For in this gem of a book those unfamiliar with Benson’s town of Tilling and its occupants will discover that a setting that had drifted into hibernation in book form, has now re-emerged fully awake and raring to go. Those familiar with Tilling will immediately find themselves returning to a place so similar to that portrayed in Benson’s originals that it is barely distinguishable from them.
The much maligned term ‘ghost writer’ acquires a brand new meaning here, as Benson’s doppelganger is clearly at work creating a familiar world imbued with an unfamiliar freshness. Each part of this book is superbly crafted: the shifting point of view, the characterisation, location, prose style, dialogue and the story-line itself. Deft of touch, meticulous in detail, with plot twists as unpredictable and sophisticated as Tilling’s very own capricious Contessa, the author explores the characters and their surroundings in quite masterful detail.
The plot takes off when the retired, ex-colonial Major Benjy, pulls open his front door to Elizabeth Mapp.
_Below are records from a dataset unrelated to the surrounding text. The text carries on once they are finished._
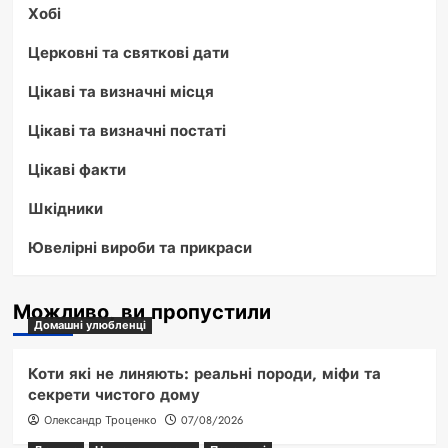
Хобі
Церковні та святкові дати
Цікаві та визначні місця
Цікаві та визначні постаті
Цікаві факти
Шкідники
Ювелірні вироби та прикраси
Можливо, ви пропустили
Домашні улюбленці
Коти які не линяють: реальні породи, міфи та
секрети чистого дому
Олександр Троценко
07/08/2026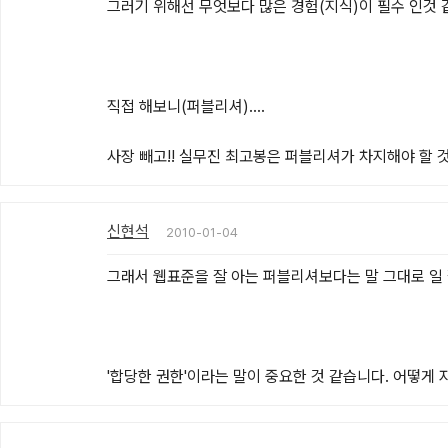
그러기 위해선 무엇보다 많은 경험(지식)이 필수 인것 같
직접 해보니(퍼블리셔)....

사장 빼고!! 실무진 최고봉은 퍼블리셔가 차지해야 할 것 같
신현석
2010-01-04
그래서 웹표준을 잘 아는 퍼블리셔보다는 말 그대로 일 
'합당한 권한'이라는 말이 중요한 것 같습니다. 어떻게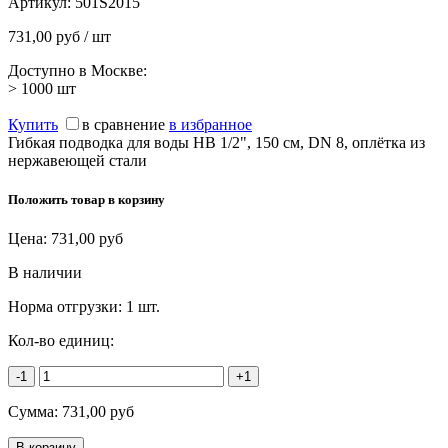
Артикул:
501S2015
731,00 руб / шт
Доступно в Москве:
> 1000
шт
Купить
в сравнение
в избранное
Гибкая подводка для воды НВ 1/2", 150 см, DN 8, оплётка из
нержавеющей стали
Положить товар в корзину
Цена:
731,00
руб
В наличии
Норма отгрузки:
1 шт.
Кол-во единиц:
-1
+1
Сумма:
731,00
руб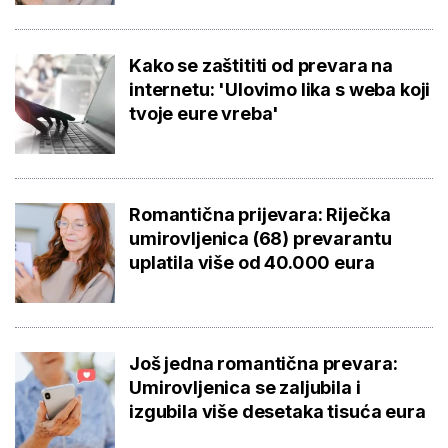
Kako se zaštititi od prevara na
internetu: 'Ulovimo lika s weba koji
tvoje eure vreba'
Romantična prijevara: Riječka
umirovljenica (68) prevarantu
uplatila više od 40.000 eura
Još jedna romantična prevara:
Umirovljenica se zaljubila i
izgubila više desetaka tisuća eura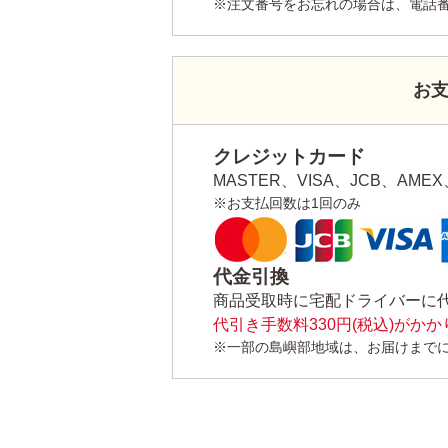
※注文番号をお忘れの場合は、電話
お
クレジットカード
MASTER、VISA、JCB、AMEX、
※お支払回数は1回のみ
代金引換
商品受取時に宅配ドライバーに
代引き手数料330円(税込)がか
※一部の島嶼部地域は、お届けまで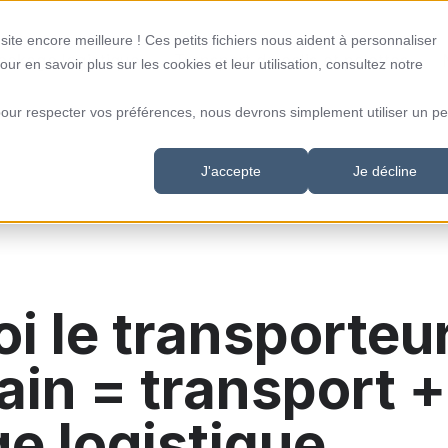
ite encore meilleure ! Ces petits fichiers nous aident à personnaliser
ockage logistique
Transport de colis et palettes
our en savoir plus sur les cookies et leur utilisation, consultez notre
pour respecter vos préférences, nous devrons simplement utiliser un pet
J'accepte
Je décline
i le transporteu
in = transport +
e logistique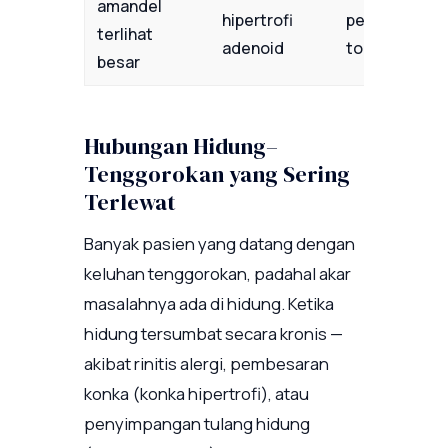
amandel
hipertrofi
pertimbangk
terlihat
adenoid
tonsilektomi
besar
Hubungan Hidung–
Tenggorokan yang Sering
Terlewat
Banyak pasien yang datang dengan
keluhan tenggorokan, padahal akar
masalahnya ada di hidung. Ketika
hidung tersumbat secara kronis —
akibat rinitis alergi, pembesaran
konka (konka hipertrofi), atau
penyimpangan tulang hidung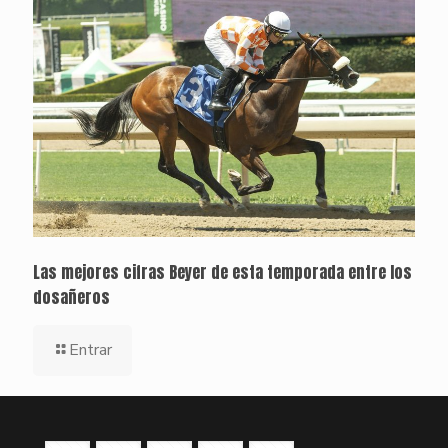
Las mejores cifras Beyer de esta temporada entre los
dosañeros
Entrar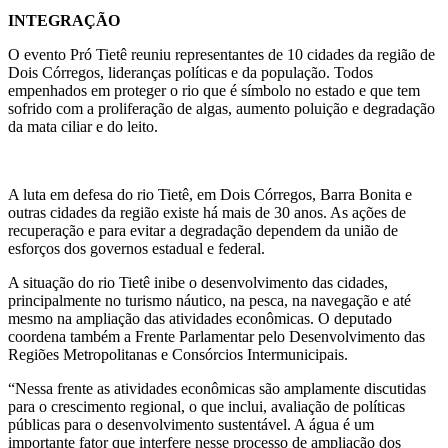
INTEGRAÇÃO
O evento Pró Tietê reuniu representantes de 10 cidades da região de
Dois Córregos, lideranças políticas e da população. Todos
empenhados em proteger o rio que é símbolo no estado e que tem
sofrido com a proliferação de algas, aumento poluição e degradação
da mata ciliar e do leito.
A luta em defesa do rio Tietê, em Dois Córregos, Barra Bonita e
outras cidades da região existe há mais de 30 anos. As ações de
recuperação e para evitar a degradação dependem da união de
esforços dos governos estadual e federal.
A situação do rio Tietê inibe o desenvolvimento das cidades,
principalmente no turismo náutico, na pesca, na navegação e até
mesmo na ampliação das atividades econômicas. O deputado
coordena também a Frente Parlamentar pelo Desenvolvimento das
Regiões Metropolitanas e Consórcios Intermunicipais.
“Nessa frente as atividades econômicas são amplamente discutidas
para o crescimento regional, o que inclui, avaliação de políticas
públicas para o desenvolvimento sustentável. A água é um
importante fator que interfere nesse processo de ampliação dos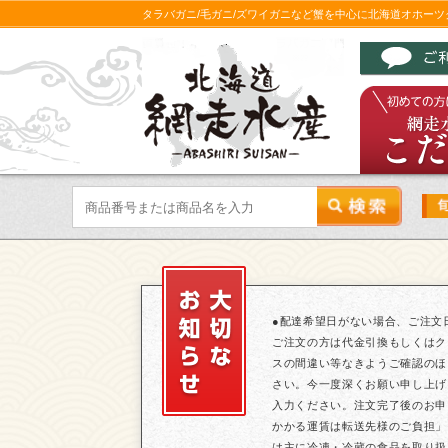
タラバガニ/毛ガニ/ズワイガニなど蟹を中心に北海道オホー
●配達希望日がない場合、ご注文
ご注文の方は代金引換もしくはク
スの間違い等なきようご確認のほ
さい。今一度深くお願い申し上げ
入力ください。注文完了後のお申
かかる運賃は転送先様のご負担」
は主に冷凍・冷蔵の食品を取り扱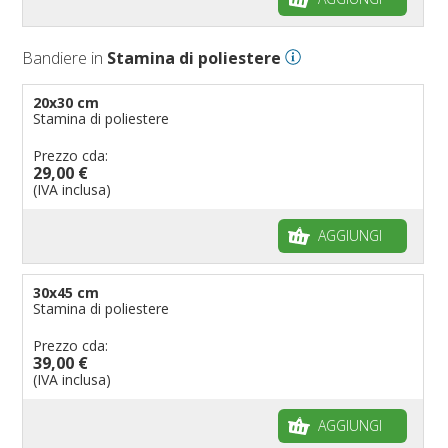
Bandiere in
Stamina di poliestere
20x30 cm
Stamina di poliestere
Prezzo cda:
29,00 €
(IVA inclusa)
AGGIUNGI
30x45 cm
Stamina di poliestere
Prezzo cda:
39,00 €
(IVA inclusa)
AGGIUNGI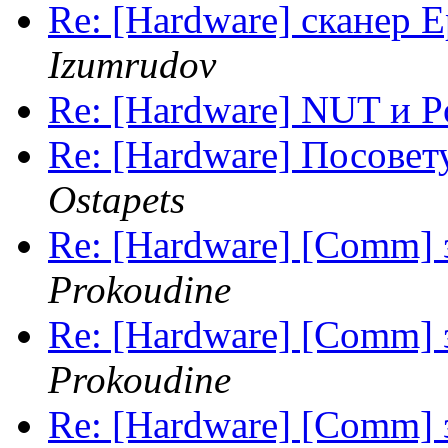
Re: [Hardware] сканер E
Izumrudov
Re: [Hardware] NUT и 
Re: [Hardware] Посовет
Ostapets
Re: [Hardware] [Comm] з
Prokoudine
Re: [Hardware] [Comm] з
Prokoudine
Re: [Hardware] [Comm] з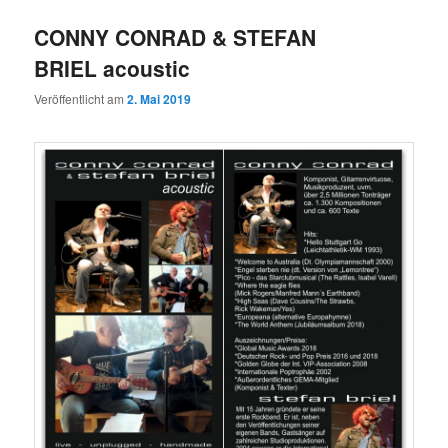
CONNY CONRAD & STEFAN
BRIEL acoustic
Veröffentlicht am
2. Mai 2019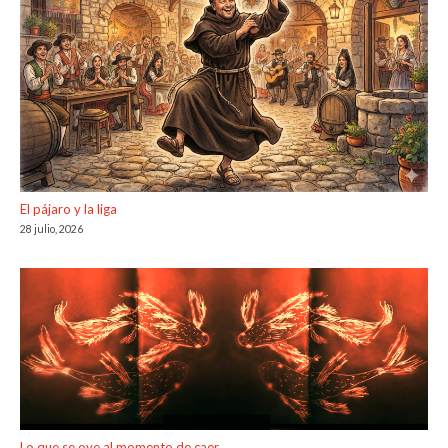
El pájaro y la liga
28 julio, 2026
Lo que se oye al momento de caer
He puts on what charm he can for Tilling’s best-known lady of leisure. What he hasn’t put on however, are his trousers. And for those of us familiar with Miss Mapp’s class-based sensibilities, we soon realise we have a game on. And what a wonderful game it is! We are taken to the highways and byways – the ins and outs – of both Tilling and its residents.
Thus we are: privy to a dinner party where the Major out-sozzles himself with archetypal élan and discovers himself in an unwelcome spotlight; to a crossword puzzle that leads to cross words and dangerously crossed lines between Tilling’s finest; to a rubber of bridge that bounces about like a crime thriller, and to a cake competition that gradually rises with unbearable, and unchristian, tension, culminating in a form of Find-the-Lady played with a chocolate gateaux, a white frosted icing cake, a cohort of name flags and a tin of Cherry Blossom shoe polish.
We learn of the delicately described exertions of Major Benjy with the enigmatic love interest—Heather, as the story flows along, its twists and turns, eddies and ripples seeping into the reader from one of the finest and funniest works of fiction to appear in a very long time.
Most importantly, the author portrays – through a medium-dry and perfectly honed humour – just how unpleasant people can be to one another however intimate they may seem. In doing so he offers us insight to both the characters and ourselves. And in the finest traditions of literature of any genre, he enables us to realise once again that human nature, whatever its social origins, is complex, contradictory and often unpleasantly surprising.
This is especially true when he portrays the ruthless demands of the English class system and those driven by its diktats. There is one scene in particular that does this superbly. This is when one of the female characters takes verbal revenge on her hostess, friend, confidante, and bitter enemy. So powerful is the description of her emotions that we are reminded how skilfully the genre of humour can be used to portray the vagaries of the human spirit when in capable hands.
In summary what we have here is an enchanting and poignant masterpiece that takes us back to a world we had thought long gone. Hence we are able to revisit life in the town of Tilling several generations after it effectively ceased to exist. Once again we can share the lives of a set of irrepressible characters who plot and scheme to outdo friend and foe alike and who portray their very human sides as they do so.
Yes, raising the dead has it dangers, but the only danger with this book is that we consider it one of the very best by E.F. Benson, when it is, in fact, written by a posthumous protégée of whom that same Fred Benson would be very proud indeed.
We look forward to having our spirits raised again soon by Guy Fraser-Sampson. And the sooner that happens the better.